Nos encontramos en la quinta parte de la Carta a los Hebreos (cf. 12,14-13,19). Después de pedir perseverancia y constancia en las pruebas (cf. Heb 12,1-13), el autor va a solicitar una conducta consecuente con la fe cristiana: los creyentes son exhortados a mantener y cultivar relaciones armoniosas, adecuadas, justas, con los hombres y con Dios.

En este texto, en concreto, el autor invita a los destinatarios de la carta a ser fieles a la vocación cristiana. Para ello, establece un paralelo entre la antigua religión(que los destinatarios de la carta conocían bien) y la nueva propuesta de salvación que Cristo vino a presentar.
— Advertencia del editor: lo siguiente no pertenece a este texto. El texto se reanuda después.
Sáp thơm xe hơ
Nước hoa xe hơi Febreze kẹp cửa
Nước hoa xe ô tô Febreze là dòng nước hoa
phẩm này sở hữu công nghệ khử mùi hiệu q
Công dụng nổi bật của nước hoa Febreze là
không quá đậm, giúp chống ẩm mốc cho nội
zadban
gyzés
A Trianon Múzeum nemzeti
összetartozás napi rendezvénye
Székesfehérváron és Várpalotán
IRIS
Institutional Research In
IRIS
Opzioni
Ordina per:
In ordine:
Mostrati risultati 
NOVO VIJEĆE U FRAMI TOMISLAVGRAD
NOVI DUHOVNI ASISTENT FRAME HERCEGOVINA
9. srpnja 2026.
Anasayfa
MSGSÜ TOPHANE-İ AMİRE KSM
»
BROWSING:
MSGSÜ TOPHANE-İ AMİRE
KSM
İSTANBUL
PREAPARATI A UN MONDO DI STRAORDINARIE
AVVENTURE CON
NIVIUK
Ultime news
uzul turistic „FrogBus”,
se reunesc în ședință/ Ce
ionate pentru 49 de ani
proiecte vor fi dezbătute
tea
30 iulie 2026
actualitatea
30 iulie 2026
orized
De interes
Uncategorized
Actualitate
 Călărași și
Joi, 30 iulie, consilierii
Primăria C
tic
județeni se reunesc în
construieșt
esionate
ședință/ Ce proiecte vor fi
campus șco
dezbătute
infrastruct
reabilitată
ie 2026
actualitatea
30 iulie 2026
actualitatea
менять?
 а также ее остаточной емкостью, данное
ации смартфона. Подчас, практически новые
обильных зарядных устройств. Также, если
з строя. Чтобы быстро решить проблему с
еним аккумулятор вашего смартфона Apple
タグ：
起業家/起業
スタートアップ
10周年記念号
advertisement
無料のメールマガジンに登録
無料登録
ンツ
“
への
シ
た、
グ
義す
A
Los creyentes son, así, invitados a redescubrir la novedad del cristianismo, esa novedad que, un día, los atrajo y motivó, y a adherirse a ella con entusiasmo.

Recordemos, para que las cosas tengan sentido, que el escrito está destinado a una comunidad instalada, perseguida, que necesita descubrir los fundamentos reales de su fe y de su compromiso, a fin de afrontar, con coraje y con éxito, los tiempos difíciles de persecución y de martirio que se aproximaban.
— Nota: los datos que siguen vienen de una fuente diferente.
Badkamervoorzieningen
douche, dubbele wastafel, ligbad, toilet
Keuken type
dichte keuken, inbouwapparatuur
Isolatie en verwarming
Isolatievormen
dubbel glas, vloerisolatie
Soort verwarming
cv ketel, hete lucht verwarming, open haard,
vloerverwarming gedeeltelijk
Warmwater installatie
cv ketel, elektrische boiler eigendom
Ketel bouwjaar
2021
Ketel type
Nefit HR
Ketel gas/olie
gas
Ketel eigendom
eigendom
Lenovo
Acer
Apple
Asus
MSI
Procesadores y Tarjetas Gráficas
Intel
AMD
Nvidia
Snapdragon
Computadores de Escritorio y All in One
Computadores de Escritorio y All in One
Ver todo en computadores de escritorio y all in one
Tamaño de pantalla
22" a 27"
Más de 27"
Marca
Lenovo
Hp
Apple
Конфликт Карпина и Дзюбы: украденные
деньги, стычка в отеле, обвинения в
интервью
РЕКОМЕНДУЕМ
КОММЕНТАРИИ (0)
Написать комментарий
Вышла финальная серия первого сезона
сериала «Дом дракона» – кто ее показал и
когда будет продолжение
El autor establece un profundo contraste entre la experiencia de comunión con Dios que Israel hace en el Sinaí y la experiencia cristiana.
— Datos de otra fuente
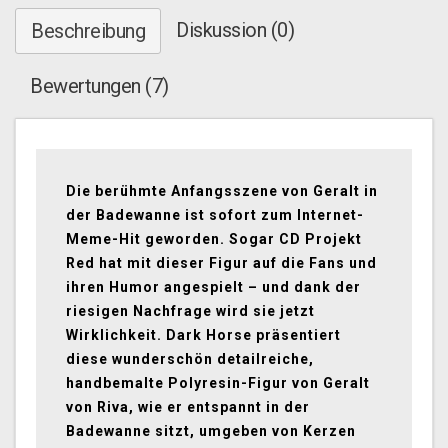
Diskussion (0)
Beschreibung
Bewertungen (7)
Die berühmte Anfangsszene von Geralt in
der Badewanne ist sofort zum Internet-
Meme-Hit geworden. Sogar CD Projekt
Red hat mit dieser Figur auf die Fans und
ihren Humor angespielt – und dank der
riesigen Nachfrage wird sie jetzt
Wirklichkeit. Dark Horse präsentiert
diese wunderschön detailreiche,
handbemalte Polyresin-Figur von Geralt
von Riva, wie er entspannt in der
Badewanne sitzt, umgeben von Kerzen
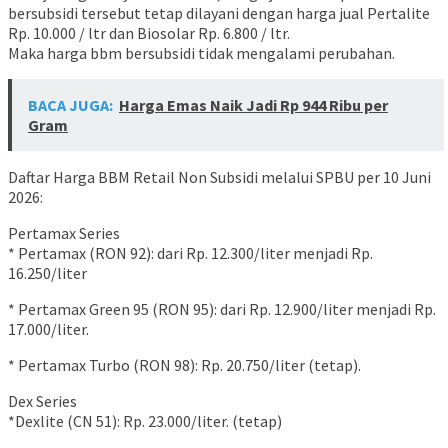
bersubsidi tersebut tetap dilayani dengan harga jual Pertalite
Rp. 10.000 / ltr dan Biosolar Rp. 6.800 / ltr.
Maka harga bbm bersubsidi tidak mengalami perubahan.
BACA JUGA:
Harga Emas Naik Jadi Rp 944 Ribu per
Gram
Daftar Harga BBM Retail Non Subsidi melalui SPBU per 10 Juni
2026:
Pertamax Series
* Pertamax (RON 92): dari Rp. 12.300/liter menjadi Rp.
16.250/liter
* Pertamax Green 95 (RON 95): dari Rp. 12.900/liter menjadi Rp.
17.000/liter.
* Pertamax Turbo (RON 98): Rp. 20.750/liter (tetap).
Dex Series
*Dexlite (CN 51): Rp. 23.000/liter. (tetap)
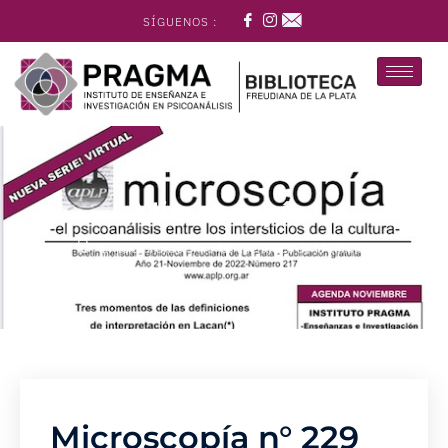
SÍGUENOS :
Microscopía
El psicoanálisis entre los intersticios de la cultura
Microscopía n° 229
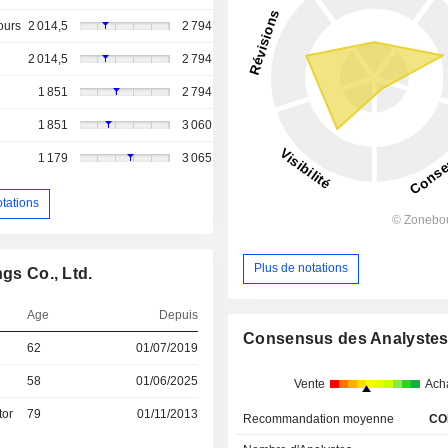
ours
2 014,5
2 794
2 014,5
2 794
1 851
2 794
1 851
3 060
1 179
3 065
otations
Plus de notations
gs Co., Ltd.
Age
Depuis
Consensus des Analyste
62
01/07/2019
58
01/06/2025
Vente
Ach
tor
79
01/11/2013
Recommandation moyenne
CO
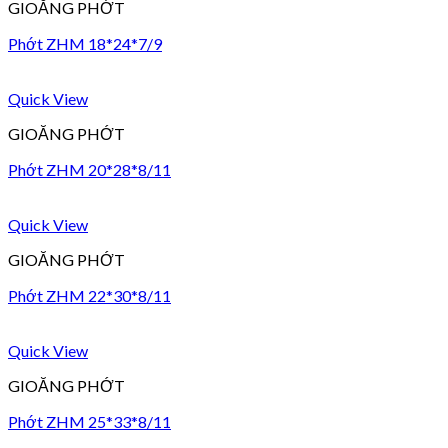
GIOĂNG PHỚT
Phớt ZHM 18*24*7/9
Quick View
GIOĂNG PHỚT
Phớt ZHM 20*28*8/11
Quick View
GIOĂNG PHỚT
Phớt ZHM 22*30*8/11
Quick View
GIOĂNG PHỚT
Phớt ZHM 25*33*8/11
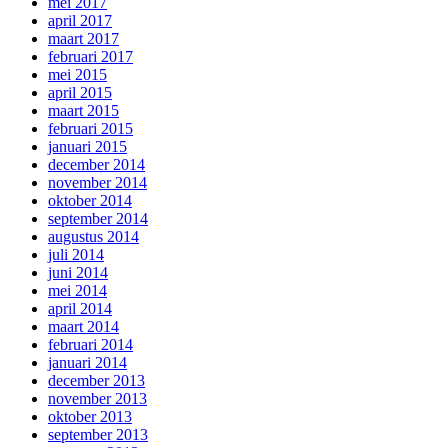
mei 2017
april 2017
maart 2017
februari 2017
mei 2015
april 2015
maart 2015
februari 2015
januari 2015
december 2014
november 2014
oktober 2014
september 2014
augustus 2014
juli 2014
juni 2014
mei 2014
april 2014
maart 2014
februari 2014
januari 2014
december 2013
november 2013
oktober 2013
september 2013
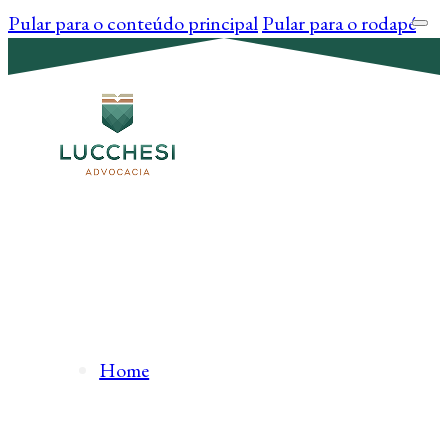
Pular para o conteúdo principal
Pular para o rodapé
Home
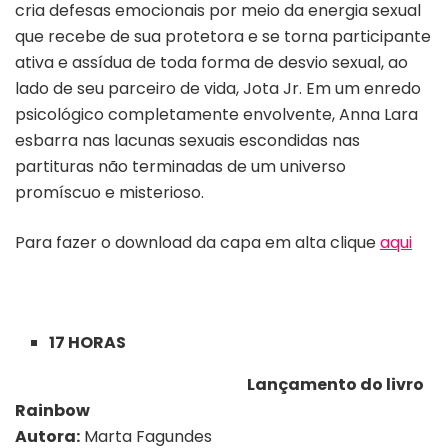
cria defesas emocionais por meio da energia sexual
que recebe de sua protetora e se torna participante
ativa e assídua de toda forma de desvio sexual, ao
lado de seu parceiro de vida, Jota Jr. Em um enredo
psicológico completamente envolvente, Anna Lara
esbarra nas lacunas sexuais escondidas nas
partituras não terminadas de um universo
promíscuo e misterioso.
Para fazer o download da capa em alta clique
aqui
17 HORAS
Lançamento do livro
Rainbow
Autora:
Marta Fagundes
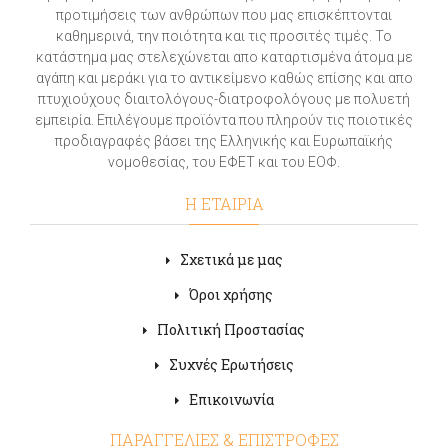
προτιμήσεις των ανθρώπων που μας επισκέπτονται
καθημερινά, την ποιότητα και τις προσιτές τιμές. Το
κατάστημα μας στελεχώνεται απο καταρτισμένα άτομα με
αγάπη και μεράκι για το αντικείμενο καθώς επίσης και απο
πτυχιούχους διαιτολόγους-διατροφολόγους με πολυετή
εμπειρία. Επιλέγουμε προϊόντα που πληρούν τις ποιοτικές
προδιαγραφές βάσει της Ελληνικής και Ευρωπαϊκής
νομοθεσίας, του ΕΦΕΤ και του ΕΟΦ.
Η ΕΤΑΙΡΙΑ
Σχετικά με μας
Όροι χρήσης
Πολιτική Προστασίας
Συχνές Ερωτήσεις
Επικοινωνία
ΠΑΡΑΓΓΕΛΙΕΣ & ΕΠΙΣΤΡΟΦΕΣ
La experiencia del Sinaí es descrita como una experiencia religiosa que generó miedo, opresión, y no una relación personal, de proximidad, amor, comunión, intimidad, confianza, ni con Dios, ni con los otros miembros de la comunidad del Pueblo de Dios. El cuadro de la revelación del Sinaí es un cuadro terrorífico, que no hace mucho por aproximar a los hombres a Dios, ni un verdadero encuentro fundado en el amor y en la confianza. Por eso, no hay que lamentar la desaparición de un sistema así.

En la experiencia cristiana, en contrapartida, no hay nada que atemorice, terrible u opresivo. Por el bautismo, los cristianos se acercan al mismo Dios, en una experiencia de proximidad, de comunión, de intimidad, de amor verdadero. La experiencia cristiana es, por tanto, una experiencia festiva, de verdadera alegría.

Por esa experiencia, los cristianos se asocian a Dios, al santo, al juez del universo, pero también al Dios de la bondad y del amor. Fueron incorporados en Cristo, el mediador de la nueva alianza, hermanados con él, convertidos en herederos de la vida eterna. Se asociaron a los ángeles, en una existencia festiva, de alabanza, de acción de gracias, de adoración, de contemplación. Se asociaron a los otros justos con los que tocaron la vida plena, en una comunión fraterna de vida y de amor.

La cuestión que queda en el aire, aunque no se formule explícitamente, es: ¿no vale la pena apostar incondicionalmente por esta experiencia y vivirla con entusiasmo?

La reflexión y actualización se puede realizar a partir de los siguientes puntos:

El interés fundamental de este texto y del ambiente que lo encuadra es proponernos un redescubrimiento de nuestra fe y del sentido de nuestras opciones, a fin de que superemos la instalación, la comodidad, la pereza que nos llevan, tantas veces, a un caminar cristiano adormilado, sin exigencias, sin compromisos, que fácilmente cede y recula cuando aparecen las dificultades y los desafíos.

Jesús nos invita a superar la perspectiva de un Dios terrible, opresor, vengativo, a quien el hombre se aproxima con miedo; en su lugar, nos presenta a un Dios que es Padre, que nos ama, que nos convoca a la comunión con él y con los hermanos y que insiste en asociarnos como “hijos” a su familia.

¿Soy consciente de que éste es el verdadero rostro de Dios y que el Dios terrible, a quien el hombre no se puede aproximar, es una invención de los hombres?